Some brands continue to seek market share for shoppers seeking lower-priced luxury, even as competitive sales slow.
Luxury brands have shifted their focus to providing consumers with luxury for less after decades of differentiating themselves by exclusivity and customised services for a fee. Despite the fact that some brands began experimenting with inexpensive luxury as early as 2007, more companies are joining the movement as consumers seek more affordable collections and the stigmas associated with fast fashion start to disappear.
Even though certain initiatives, like Amazon’s Luxury Stores platform, have been successful, The Wall Street Journal recently reported that other businesses that target mid-tier luxury consumers aren’t doing as well. Between 2017 and 2022, the market share of the leather goods manufacturer Tapestry decreased by 2 per cent, along with Ralph Lauren and Tory Burch.

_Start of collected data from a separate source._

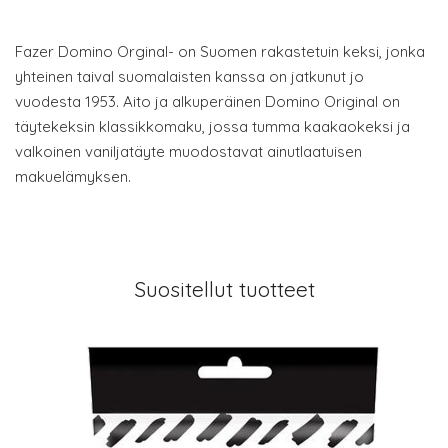
Fazer Domino Orginal- on Suomen rakastetuin keksi, jonka
yhteinen taival suomalaisten kanssa on jatkunut jo
vuodesta 1953. Aito ja alkuperäinen Domino Original on
täytekeksin klassikkomaku, jossa tumma kaakaokeksi ja
valkoinen vaniljatäyte muodostavat ainutlaatuisen
makuelämyksen.
Suositellut tuotteet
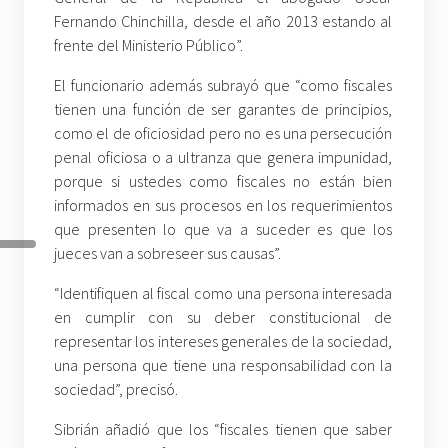
Fernando Chinchilla, desde el año 2013 estando al
frente del Ministerio Público”.
El funcionario además subrayó que “como fiscales
tienen una función de ser garantes de principios,
como el de oficiosidad pero no es una persecución
penal oficiosa o a ultranza que genera impunidad,
porque si ustedes como fiscales no están bien
informados en sus procesos en los requerimientos
que presenten lo que va a suceder es que los
jueces van a sobreseer sus causas”.
“Identifiquen al fiscal como una persona interesada
en cumplir con su deber constitucional de
representar los intereses generales de la sociedad,
una persona que tiene una responsabilidad con la
sociedad”, precisó.
Sibrián añadió que los “fiscales tienen que saber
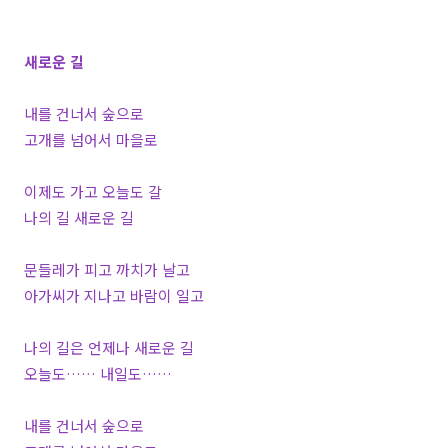
새로운 길
​내를 건너서 숲으로
고개를 넘어서 마을로
이제도 가고 오늘도 갈
나의 길 새로운 길
문들레가 피고 까치가 날고
아가씨가 지나고 바람이 일고
나의 길은 언제나 새로운 길
오늘도…… 내일도……
내를 건너서 숲으로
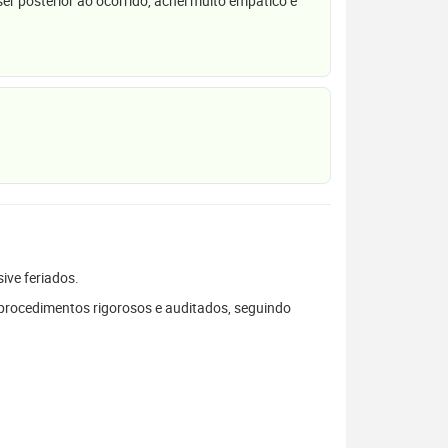
r posterior ao ocorrido, achei muito empático e
sive feriados.
procedimentos rigorosos e auditados, seguindo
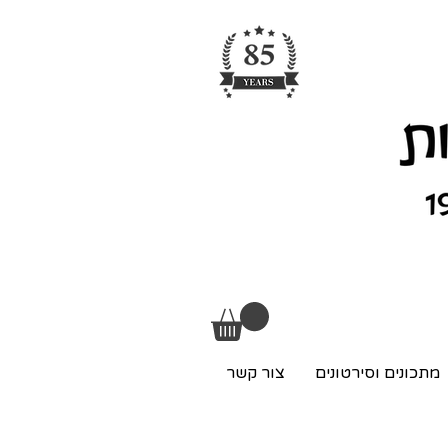
מתכונים וסירטונים
צור קשר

Sales of so-called “aspirational goods,” less expensive products produced by premium brands, are also declining. The market share of more costly brands, like LVMH, increased from 22 per cent to 29 per cent during the same time period, nevertheless.
It may be understandable, however, why luxury brands may continue seeking to appeal to the aspirational shopper. More than one-third of consumers do not plan on cutting out purchasing expensive clothing or accessories, according to a new report.
Presumably, a significant slice of consumers who said they were likely to purchase expensive clothing or accessories in 2023 may be shopping for affordable luxury merchandise. Indeed, once-exclusive brands continue to launch lines aimed at the aspirational shopper.